Thursday, January 12, 2017

THROWBACK THURSDAY: Celebrating Stephen Foster

One of this nation's greatest songwriters, Stephen Foster, died 153 years ago tomorrow (Friday, Jan. 13, 1864).

His contributions to American song are almost too many to mention.

"Old Kentucky Home"
"Beautiful Dreamer"
"Camptown Races."

If you don't know these songs ... well, just keep reading,

Quoting myself here from  a 2004 Tune-up reviewing a disappointing Foster tribute album, fortified by a couple of other sources:

Though many of Foster’s best-known songs deal with the antebellum South, Foster was born near Pittsburgh, Pa. In 1826. 

He is recognized as America’s first professional songwriter. But despite writing some songs still being sung 150 years later, his final days were spent in poverty, alcoholism and despair. At the age of 37 he committed suicide by slashing his own throat. 

So that would make him the Kurt Cobain of his era. But before that, he was Elvis Presley. 

Elvis, Jerry Lee Lewis and those who loved them were drawn to the wild and mysterious music called rhythm & blues and mutated it in a new style called rock ‘n’ roll. Likewise, many white musicians in Foster’s era were drawn to the African-American music of their era, turning it into blackface minstrel music. [the tribute album] Beautiful Dreamer’s liner notes describes this music as “the rowdy, racist and first uniquely American form of popular entertainment.” 

Several music historians have noted the sociological similarities between rock and minstrelsy. 

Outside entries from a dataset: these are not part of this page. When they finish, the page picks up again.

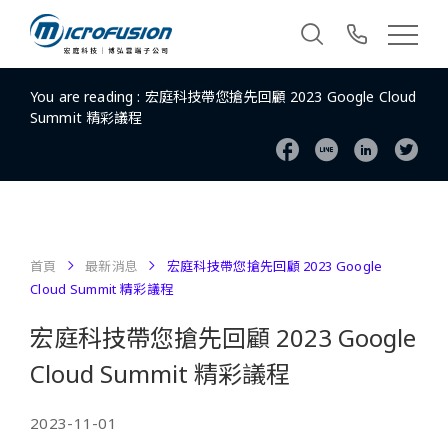
You are reading :
宏庭科技帶您搶先回顧 2023 Google Cloud
Summit 精彩議程
首頁
最新消息
宏庭科技帶您搶先回顧 2023 Google
Cloud Summit 精彩議程
宏庭科技帶您搶先回顧 2023 Google
Cloud Summit 精彩議程
2023-11-01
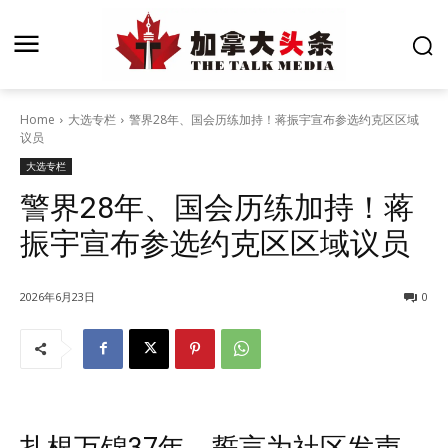
Home
大选专栏
警界28年、国会历练加持！蒋振宇宣布参选约克区区域
议员
大选专栏
警界28年、国会历练加持！蒋
振宇宣布参选约克区区域议员
2026年6月23日
0
扎根万锦37年，誓言为社区发声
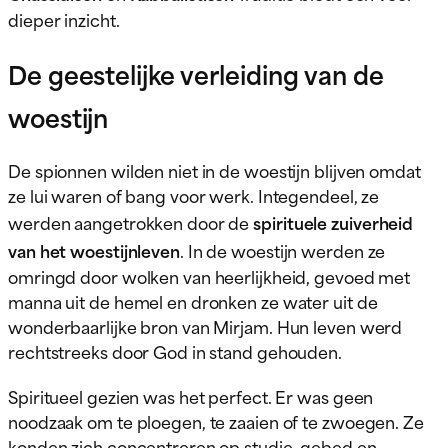
dieper inzicht.
De geestelijke verleiding van de
woestijn
De spionnen wilden niet in de woestijn blijven omdat
ze lui waren of bang voor werk. Integendeel, ze
werden aangetrokken door de
spirituele zuiverheid
van het woestijnleven
. In de woestijn werden ze
omringd door wolken van heerlijkheid, gevoed met
manna uit de hemel en dronken ze water uit de
wonderbaarlijke bron van Mirjam. Hun leven werd
rechtstreeks door God in stand gehouden.
Spiritueel gezien was het perfect. Er was geen
noodzaak om te ploegen, te zaaien of te zwoegen. Ze
konden zich concentreren op studie, gebed en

Writer/historian Ken Emerson noted in a PBS documentary on Foster "... it goes all the way back to blackface and minstrelsy before the Civil War. And so in a way rock and roll led me to a long, tortuous path to Stephen Foster because that's where really this interplay and intermix of black and white culture that so defines American music to this day really began."

... Foster as a youth ate up the minstrel songs. While his songs were grounded in European styles, the minstrel element is what made Foster’s music unique and powerful. 

Despite his minstrel-show roots and demeaning racial slurs in some of the songs, Foster had the respect of black abolition leader Frederick Douglass. Said Fred:

"Considering the use that has been made of them, that we have allies in the Ethiopian songs... `Old Kentucky Home, and `Uncle Ned,' can make the heart sad as well as merry, and can call forth a tear as well as a smile. They awaken the sympathies for the slave, in which anti-slavery principles take root and flourish."

And later, W.C. Handy, the “Father of the Blues,” would write, “The well of sorrow from which Negro music is drawn is also a well of mystery....I suspect that Stephen Foster owed something to this well, this mystery, this sorrow.” 

Perhaps Roger Miller said it best in this long out-of-print song. "I think Stephen ws ahead of his time, that's all I've got to say."



And in their song "Wildebeest,” The Handsome Family sang of Foster's lonesome death in a flop-house on the Bowery. (“He smashed his head on the sink in the bitter fever of gin/A wildebeest gone crazy with thirst pulled down as he tried to drink”).



"And the oceans they feed the sky and the sky feeds the earth
And Stephen Foster’s beautiful ghost lay down to feed a song
To feed ten thousand songs echoing cross the wild plains ..."
And finally, The Squirrel Nut Zippers' wonderful tribute "Ghost of Stephen Foster." (Thanks John W. on Google Plus!)